Diary Of A Third Year: 'Yo-yo marking is an everyday hazard of life'

People go to university to get a degree, not just any degree but a "good" degree. A "good" degree is a 2.1 or higher. A 2.1 will enable you to apply for a job without having your CV immediately thrown in the bin. It's the bare minimum for most graduate jobs. A 2.2 looks sloppy, while a third-class degree means you're either pathologically lazy, very unlucky or rather thick – none of which appeals to employers. Simply having a degree is no longer enough. Degree classifications thus matter more than ever. Despite this, students often don't know or don't trust the way that their degrees are classified.

Three French students at Sheffield decided to test how consistent the marking was. They sent off three almost identical translations for marking and three different grades were returned. The highest got 76 per cent (a strong first), while the lowest got 53 per cent (a low 2.2). The other received 60 per cent (a 2.1). Although it was hardly a scientific study, it confirmed the fears of non-scientists.

Practically every arts student has submitted an essay that they felt got an undeserved grade. Recently, I handed in an essay that I modestly thought was a work of staggering genius, which received a 2.1. The next one, which I thought was 3,000 words of gibberish, got a first. Yo-yo marking is an everyday hazard for those who are studying essay-based subjects.

The nature of these subjects means that marking is subjective. Each department has its hawks and doves when it comes to marking. One lecturer told me that the disagreements stemmed not from how high to go with the good ones, but how much of a kicking they could give the bad ones. A collective groan went up in one of my classes when it emerged that a particular professor with a penchant for miserly marking would be moderating our dissertations.

Small variances in marking can make a big difference.
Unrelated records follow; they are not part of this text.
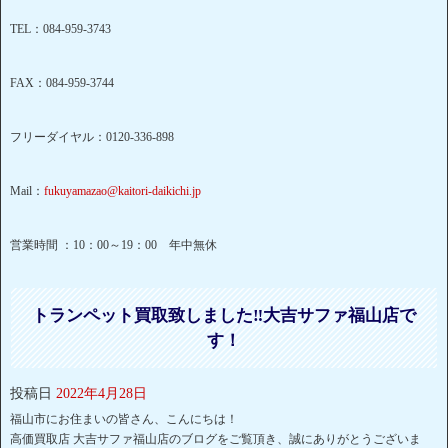
TEL：084-959-3743
FAX：084-959-3744
フリーダイヤル：0120-336-898
Mail：
fukuyamazao@kaitori-daikichi.jp
営業時間 ：10：00～19：00 年中無休
トランペット買取致しました‼大吉サファ福山店で
す！
投稿日
2022年4月28日
福山市にお住まいの皆さん、こんにちは！
高価買取店 大吉サファ福山店のブログをご覧頂き、誠にありがとうございま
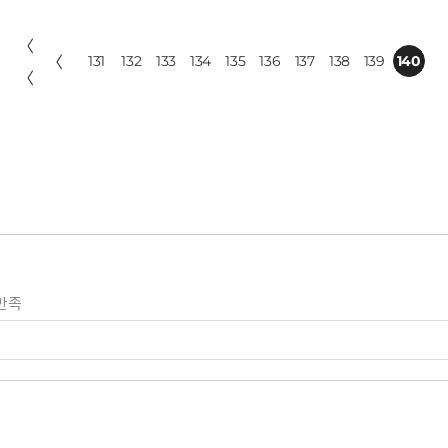
〈
〈
131
132
133
134
135
136
137
138
139
140
〈
만족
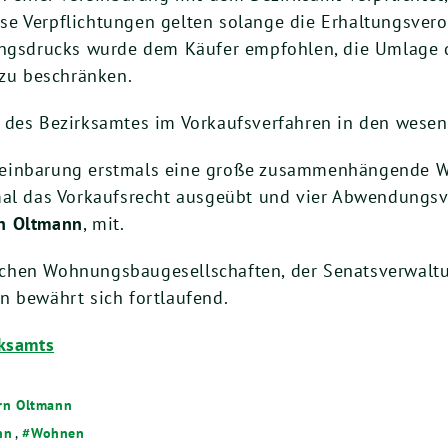
e Verpflichtungen gelten solange die Erhaltungsvero
ungsdrucks wurde dem Käufer empfohlen, die Umlage d
zu beschränken.
 des Bezirksamtes im Vorkaufsverfahren in den wesent
reinbarung erstmals eine große zusammenhängende W
nmal das Vorkaufsrecht ausgeübt und vier Abwendungs
n Oltmann
, mit.
chen Wohnungsbaugesellschaften, der Senatsverwalt
n bewährt sich fortlaufend.
rksamts
rn Oltmann
nn
,
Wohnen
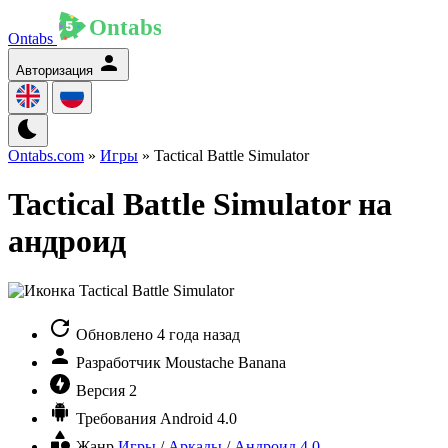
Ontabs
Авторизация
Ontabs.com
»
Игры
» Tactical Battle Simulator
Tactical Battle Simulator на
андроид
Обновлено
4 года назад
Разработчик
Moustache Banana
Версия
2
Требования
Android 4.0
Жанр
Игры
/
Аркады
/
Андроид 4.0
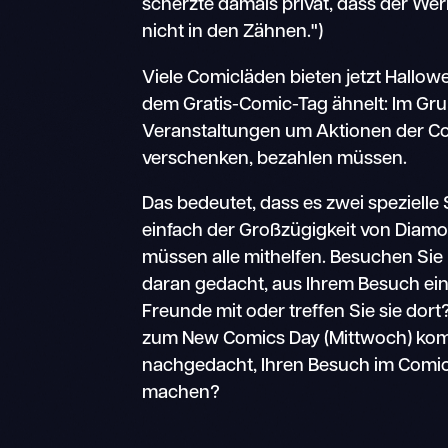
scherzte damals privat, dass der Werb
nicht in den Zähnen.")
Viele Comicläden bieten jetzt Hallo
dem Gratis-Comic-Tag ähnelt: Im Gr
Veranstaltungen um Aktionen der Com
verschenken, bezahlen müssen.
Das bedeutet, dass es zwei spezielle
einfach der Großzügigkeit von Diamo
müssen alle mithelfen. Besuchen Si
daran gedacht, aus Ihrem Besuch ein
Freunde mit oder treffen Sie sie dor
zum New Comics Day (Mittwoch) kom
nachgedacht, Ihren Besuch im Comic
machen?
Last year 48 per cent of undergraduates got a 2.1. An upper-second has stopped being a mark of intelligence and has instead become a mark of adequacy. A first is one of the few ways to make your CV stand out. But a single dodgy mark can torpedo your chance of getting one, leaving you on the 2.1 heap with nearly half of all other graduates.

This academic logjam creates a problem for students and employers. There is a big difference between someone who gets 69.4 per cent and just misses out on a First and someone who scrapes into the class with 60.1 per cent. The upper-second classification is easy to get into, but hard to get out of. Good students who fall short and bad students who fluke their way in are lumped together into one classification, as both have 2.1 written on their CV.

For those worried about grade inflation, getting a first is still reassuringly tricky. But the main battle is to understand how they are awarded. I asked a professor to explain the methodology andhe admitted that he was probably one of only a few faculty members who knew exactly – but he couldn't really explain it to me. If my professors are unsure of what constitutes a first, how am I supposed to get one? Then again, if I'm this confused by a weighted average, I probably don't deserve one.